____ Entries provided
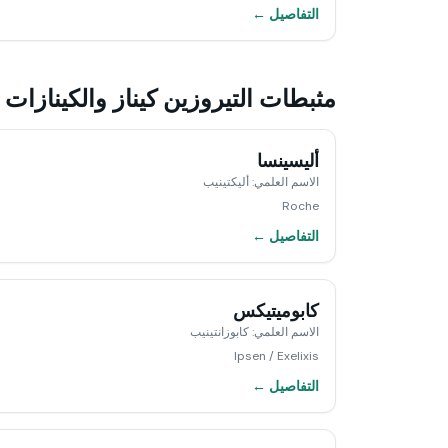
التفاصيل ←
مثبطات التيروزين كيناز والكينازات
أليسينسا
الاسم العلمي
:
أليكتينيب
Roche
التفاصيل ←
كابوميتيكس
الاسم العلمي
:
كابوزانتينيب
Ipsen / Exelixis
التفاصيل ←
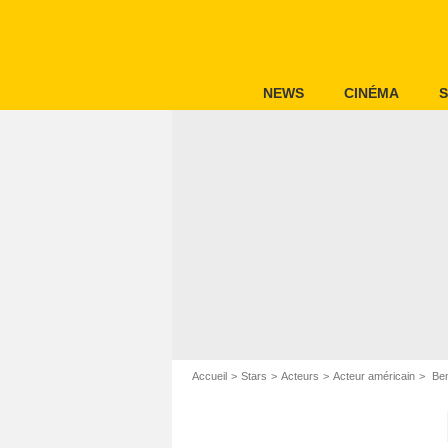
NEWS
CINÉMA
S
Accueil
Stars
Acteurs
Acteur américain
Ben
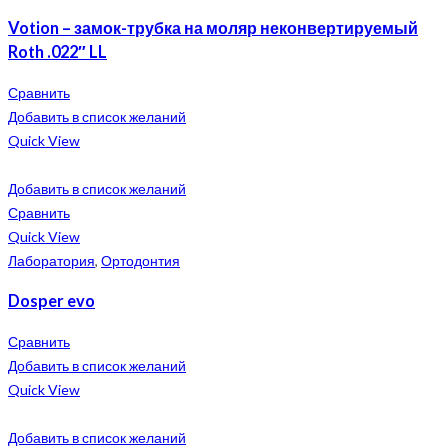
Votion – замок-трубка на моляр неконвертируемый
Roth .022″ LL
Сравнить
Добавить в список желаний
Quick View
Добавить в список желаний
Сравнить
Quick View
Лаборатория
,
Ортодонтия
Dosper evo
Сравнить
Добавить в список желаний
Quick View
Добавить в список желаний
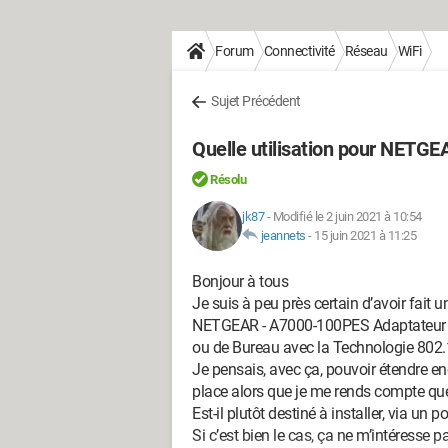
Forum
Connectivité
Réseau
WiFi
Sujet Précédent
Quelle utilisation pour NETG
Résolu
jk87
-
Modifié le 2 juin 2021 à 10:54
jeannets
-
15 juin 2021 à 11:25
Bonjour à tous
Je suis à peu près certain d’avoir fait
NETGEAR - A7000-100PES Adaptateur Wi
ou de Bureau avec la Technologie 802.
Je pensais, avec ça, pouvoir étendre e
place alors que je me rends compte que
Est-il plutôt destiné à installer, via un
Si c’est bien le cas, ça ne m’intéresse p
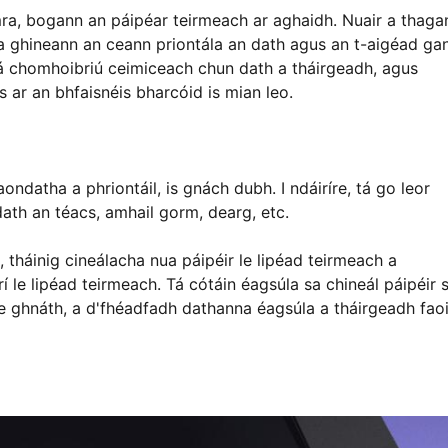
mra, bogann an páipéar teirmeach ar aghaidh. Nuair a thaga
 a ghineann an ceann priontála an dath agus an t-aigéad ga
dá chomhoibriú ceimiceach chun dath a tháirgeadh, agus
s ar an bhfaisnéis bharcóid is mian leo.
 aondatha a phriontáil, is gnách dubh. I ndáiríre, tá go leor
ath an téacs, amhail gorm, dearg, etc.
, tháinig cineálacha nua páipéir le lipéad teirmeach a
í le lipéad teirmeach. Tá cótáin éagsúla sa chineál páipéir 
e ghnáth, a d'fhéadfadh dathanna éagsúla a tháirgeadh fao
________
Directions >> Starting with the line that contains "Si c’est bien le cas, ça ne m’intéresse p", reproduce every line down to the end of the listing above, both endpoints included. Pictures stay out.

Solution below >>
Si c’est bien le cas, ça ne m’intéresse p
mra, bogann an páipéar teirmeach ar aghaidh. Nuair a thaga
 a ghineann an ceann priontála an dath agus an t-aigéad ga
dá chomhoibriú ceimiceach chun dath a tháirgeadh, agus
s ar an bhfaisnéis bharcóid is mian leo.
 aondatha a phriontáil, is gnách dubh. I ndáiríre, tá go leor
ath an téacs, amhail gorm, dearg, etc.
, tháinig cineálacha nua páipéir le lipéad teirmeach a
í le lipéad teirmeach. Tá cótáin éagsúla sa chineál páipéir 
e ghnáth, a d'fhéadfadh dathanna éagsúla a tháirgeadh fao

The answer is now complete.